#### Exercise prompt:
The result should be an exact copy of every record, with no pictures kept.

(Transcribed page contents)

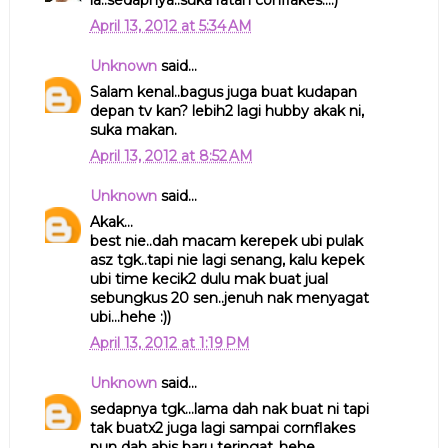
la..sedapnya..suka ratah conflakes...:)
April 13, 2012 at 5:34 AM
Unknown
said...
Salam kenal..bagus juga buat kudapan
depan tv kan? lebih2 lagi hubby akak ni,
suka makan.
April 13, 2012 at 8:52 AM
Unknown
said...
Akak...
best nie..dah macam kerepek ubi pulak
asz tgk..tapi nie lagi senang, kalu kepek
ubi time kecik2 dulu mak buat jual
sebungkus 20 sen..jenuh nak menyagat
ubi...hehe :))
April 13, 2012 at 1:19 PM
Unknown
said...
sedapnya tgk...lama dah nak buat ni tapi
tak buatx2 juga lagi sampai cornflakes
pun dah abis baru teringat..hehe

#### Task response:
la..sedapnya..suka ratah conflakes...:)
April 13, 2012 at 5:34 AM
Unknown
said...
Salam kenal..bagus juga buat kudapan
depan tv kan? lebih2 lagi hubby akak ni,
suka makan.
April 13, 2012 at 8:52 AM
Unknown
said...
Akak...
best nie..dah macam kerepek ubi pulak
asz tgk..tapi nie lagi senang, kalu kepek
ubi time kecik2 dulu mak buat jual
sebungkus 20 sen..jenuh nak menyagat
ubi...hehe :))
April 13, 2012 at 1:19 PM
Unknown
said...
sedapnya tgk...lama dah nak buat ni tapi
tak buatx2 juga lagi sampai cornflakes
pun dah abis baru teringat..hehe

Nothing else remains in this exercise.